Yeah, I agree with that.

> In general, there's an awful lot of postgres_fdw's behavior that depends
> on the assumption that the remote and local servers are pretty
> interchangeable, not least that we take the remote's cost numbers at
> face value when preparing cost numbers for a foreign scan.  The only
> consideration that we really can reliably optimize push-down choices with
> is trying to reduce the volume of data transmitted, and we do that without
> consideration for whether the operations pushed across might take more or
> less time when run on the other server.  Maybe someday that could be
> improved, but it seems like a nontrivial research project involving a
> lot more moving parts than just this point.

I agree with all of that- but it seems like we've got people asking for
it, and I can understand why they are, and therefore I'd be inclined to
provide a way for users to get that behavior and I'm even inclined to
say that pushing down should be the 'default' if everything else is
equal and it's possible to do so.  Figuring out a way to decide which is
likely to be better based on stats and other information could then be a
research project to improve on the simple heuristic.

Thanks,

Stephen

Вложения

Re: How can I pushdown of functions used in targetlist with FDW ?

От
Tom Lane
Дата:
Stephen Frost <sfrost@snowman.net> writes:
> I agree with all of that- but it seems like we've got people asking for
> it, and I can understand why they are, and therefore I'd be inclined to
> provide a way for users to get that behavior and I'm even inclined to
> say that pushing down should be the 'default' if everything else is
> equal and it's possible to do so.

[ shrug... ]  I think that's a completely arbitrary value judgment
unsupported by any facts.  Furthermore, it'd greatly expand our exposure
to problems with "we thought this function behaves the same on the remote
end, but it doesn't".  That hazard makes me feel that the default should
*never* be to encourage pushing down, unless there's a pretty clear
potential win to justify the risk of breakage.

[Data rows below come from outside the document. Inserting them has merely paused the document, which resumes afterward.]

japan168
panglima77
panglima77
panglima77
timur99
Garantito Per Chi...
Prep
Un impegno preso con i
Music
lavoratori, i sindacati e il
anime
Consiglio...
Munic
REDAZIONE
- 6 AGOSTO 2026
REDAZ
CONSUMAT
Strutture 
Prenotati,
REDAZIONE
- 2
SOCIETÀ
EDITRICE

If SQL/MED has a notion of a "foreign function" that is only executable on
the remote side, and that fails if you try to execute it locally, then
it'd make sense to implement that feature and then expect postgres_fdw to
try hard to push down such calls.  But we don't have that (yet).  I'm
unconvinced that ordinary functions ought to be treated as if remote
execution is preferable.

            regards, tom lane



Re: How can I pushdown of functions used in targetlist with FDW ?

От
Kyotaro Horiguchi
Дата:
At Thu, 09 Jan 2020 14:12:25 -0500, Tom Lane <tgl@sss.pgh.pa.us> wrote in 
> Stephen Frost <sfrost@snowman.net> writes:
> > I agree with all of that- but it seems like we've got people asking for
> > it, and I can understand why they are, and therefore I'd be inclined to
> > provide a way for users to get that behavior and I'm even inclined to
> > say that pushing down should be the 'default' if everything else is
> > equal and it's possible to do so.
> 
> [ shrug... ]  I think that's a completely arbitrary value judgment
> unsupported by any facts.  Furthermore, it'd greatly expand our exposure
> to problems with "we thought this function behaves the same on the remote
> end, but it doesn't".  That hazard makes me feel that the default should
> *never* be to encourage pushing down, unless there's a pretty clear
> potential win to justify the risk of breakage.
> 
> If SQL/MED has a notion of a "foreign function" that is only executable on
> the remote side, and that fails if you try to execute it locally, then
> it'd make sense to implement that feature and then expect postgres_fdw to
> try hard to push down such calls.  But we don't have that (yet).  I'm
> unconvinced that ordinary functions ought to be treated as if remote
> execution is preferable.

Isn't ROUTING MAPPING [1] that?  Definers should define one at their
own risk as table constraints are.

[1] https://www.postgresql.org/message-id/CAD21AoCSzZO%2Bd3EL-9w%3D97aC28%3DRb3%2BBh77wRLcP7HCH8-Bn9A%40mail.gmail.com

regards.

-- 
Kyotaro Horiguchi
NTT Open Source Software Center



Re: How can I pushdown of functions used in targetlist with FDW ?

От
Tom Lane
Дата:
Kyotaro Horiguchi <horikyota.ntt@gmail.com> writes:
> At Thu, 09 Jan 2020 14:12:25 -0500, Tom Lane <tgl@sss.pgh.pa.us> wrote in 
>> If SQL/MED has a notion of a "foreign function" that is only executable on
>> the remote side, and that fails if you try to execute it locally, then
>> it'd make sense to implement that feature and then expect postgres_fdw to
>> try hard to push down such calls.  But we don't have that (yet).  I'm
>> unconvinced that ordinary functions ought to be treated as if remote
>> execution is preferable.

> Isn't ROUTING MAPPING [1] that?  Definers should define one at their
> own risk as table constraints are.

Hmm.  It looks like that patch is moribund, and I can't say that I'm
excited about reviving it.  Aside from the syntactical reserved-word
problems, it seems like a mighty heavyweight way of attacking the issue
--- that is, instead of a property directly attached to the function of
interest, you've now got this entire other system catalog structure that
has to be searched for relevant information.  And that needs all the usual
support for a new object type, eg ALTER infrastructure, pg_dump support,
etc etc etc.

Plus, once you've created a mapping, it's only good for one server so you
have to do it over again for each server.  I guess in the general case
you have to have that, but I'd sure want some kind of shortcut for the
common case where e.g. ABS() means the same thing everywhere.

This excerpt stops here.